Post date: Oct 7, 2013 8:50:49 PM

In Japan, they teach meal planning alongside math, with impressive results.

http://online.wsj.com/article/SB10001424127887323308504579085014153326006.html?KEYWORDS=Who+Says+Home+Ec+isn%27t+a+subject

By CHRISTINE GROSS-LOH

In his first week of Japanese public middle-school, my 12-year-old son Benjamin came home with a small bag full of unexpected school supplies from his teacher: several needles and many lengths of colorful thread. The seventh-graders would be using these kits to embroider dishtowels at school.

Every student in Japanese schools studies home economics from fifth grade through high school. In addition to embroidery, all Japanese school children learn woodworking, meal planning, cooking and even grocery shopping. They make wooden pencil holders, bookshelves, lamps and stools. They mend clothes, fasten buttons and sew wallets and aprons.

In America, it is a rare school that could carve out the time for a weekly class to teach middle-schoolers to budget, cook an omelet or make lamps. Alarmed by our consistently mediocre showing on domestic and international assessments and with schools buckling under test pressure and tight budgets, our national approach to education has been to pare away "nonessential" learning so we can concentrate on "core" subjects.

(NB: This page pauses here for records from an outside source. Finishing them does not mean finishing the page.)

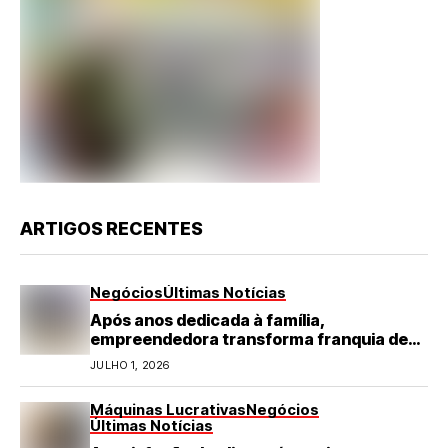
ARTIGOS RECENTES
Negócios
Últimas Notícias
Após anos dedicada à família,
empreendedora transforma franquia de
turismo em negócio de destaque no RN
JULHO 1, 2026
Máquinas Lucrativas
Negócios
Últimas Notícias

Despite this laser-like focus on improving math and reading scores, however, American students continue to flounder when held up to global comparisons. What are other nations doing right that we are not?

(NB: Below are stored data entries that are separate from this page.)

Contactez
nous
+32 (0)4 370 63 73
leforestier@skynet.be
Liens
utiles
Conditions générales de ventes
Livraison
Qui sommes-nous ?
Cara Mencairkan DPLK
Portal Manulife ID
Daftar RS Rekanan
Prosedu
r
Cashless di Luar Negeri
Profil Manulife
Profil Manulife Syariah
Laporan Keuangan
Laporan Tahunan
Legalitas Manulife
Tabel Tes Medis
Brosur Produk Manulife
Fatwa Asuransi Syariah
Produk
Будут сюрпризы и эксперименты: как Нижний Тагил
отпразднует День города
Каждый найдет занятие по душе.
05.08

International examples suggest that highly trained, well-paid teachers, rigorous curriculum, and family or cultural support for learning matter, and they do. But our American family's experience in the Japanese school system has shown us that we would also benefit from broadening the conversation about education to include less obvious factors. The Japanese—along with other countries such as Finland and South Korea where children are excelling in math, science and language arts—understand that in addition to teaching children math, reading and science, they also need to teach home economics and other practical life skills.

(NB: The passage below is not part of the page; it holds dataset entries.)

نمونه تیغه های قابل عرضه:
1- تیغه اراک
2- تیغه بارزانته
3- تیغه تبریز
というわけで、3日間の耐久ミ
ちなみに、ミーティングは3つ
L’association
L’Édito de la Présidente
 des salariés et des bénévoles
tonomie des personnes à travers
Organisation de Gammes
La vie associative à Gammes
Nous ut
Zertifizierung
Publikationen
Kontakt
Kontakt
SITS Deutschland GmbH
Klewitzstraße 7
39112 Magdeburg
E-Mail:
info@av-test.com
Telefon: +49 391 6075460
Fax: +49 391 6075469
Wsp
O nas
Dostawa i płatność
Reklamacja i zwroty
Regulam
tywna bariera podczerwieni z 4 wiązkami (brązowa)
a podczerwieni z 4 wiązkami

In the U.S., Family and Consumer Sciences (the latest name for what most of us call home economics) is either mandated for a brief few weeks once during a child's entire education, or is an elective at schools lucky enough to have a FACS teacher on board. Cooking and nutrition units—arguably the most essential (and fun) part of home economics—have practically disappeared.

But classes like home economics, woodworking, art or music are about more than learning to play a recorder, plan a menu or thread a needle. They foster concrete know-how, as well as the confidence to improvise. They teach children to make good choices, take the initiative and make connections. When a student measures the dimensions of a bookcase, he is learning math and geometry in a hands-on, applicable way. When Benjamin embroidered his dishtowel he was tapping into an engrossing creative process.

Japanese educators have long emphasized both academic and nonacademic subjects, and the results are impressive: Japan has the lowest rates of child obesity in the industrialized world (tied with South Korea). Despite fewer holidays and more homework, Japanese children report being happier in school than their counterparts in other developed nations. And—perhaps most importantly in the minds of American educators—Japanese students consistently outperform U.S. students on international achievement tests, especially in math and science.

Some American educators are starting to catch on. The University of Chicago Laboratory School, widely regarded as one of the top schools in the nation, includes compulsory home economics in its seventh- and eighth-grade curriculum, and its website states that self-sufficiency in this area will foster the "competency to make educated and intelligent choices, and to apply principles and generalizations to new situations."

Compulsory woodworking has been making a comeback in a handful of public and independent schools around the nation. Among other benefits, woodworking motivates children who are drawn to hands-on learning, and encourages a deeper engagement with traditional subjects such as geometry. Every American child deserves a similarly comprehensive education.

After five years of living in Japan, we moved back to America in 2010 but return to Tokyo each summer where our children attend their former schools. The Japanese education system is far from perfect, and America's unmatched diversity is why my husband and I prefer our children to grow up here.

But there is a lesson to be learned from a nation like Japan that so unabashedly believes a variety of classes is one key to success. Like Japan, we needn't fear that time allocated to home economics will get in the way of a sound education. We need to embrace the idea that it is essential to one.

Ms. Gross-Loh is the author of "Parenting Without Borders: Surprising Lessons Parents Around the World Can Teach Us" (Avery, 2013).

A version of this article appeared October 1, 2013, on page A13 in the U.S. edition of The Wall Street Journal, with the headline: Who Says Home-Ec Isn't a Core Subject?.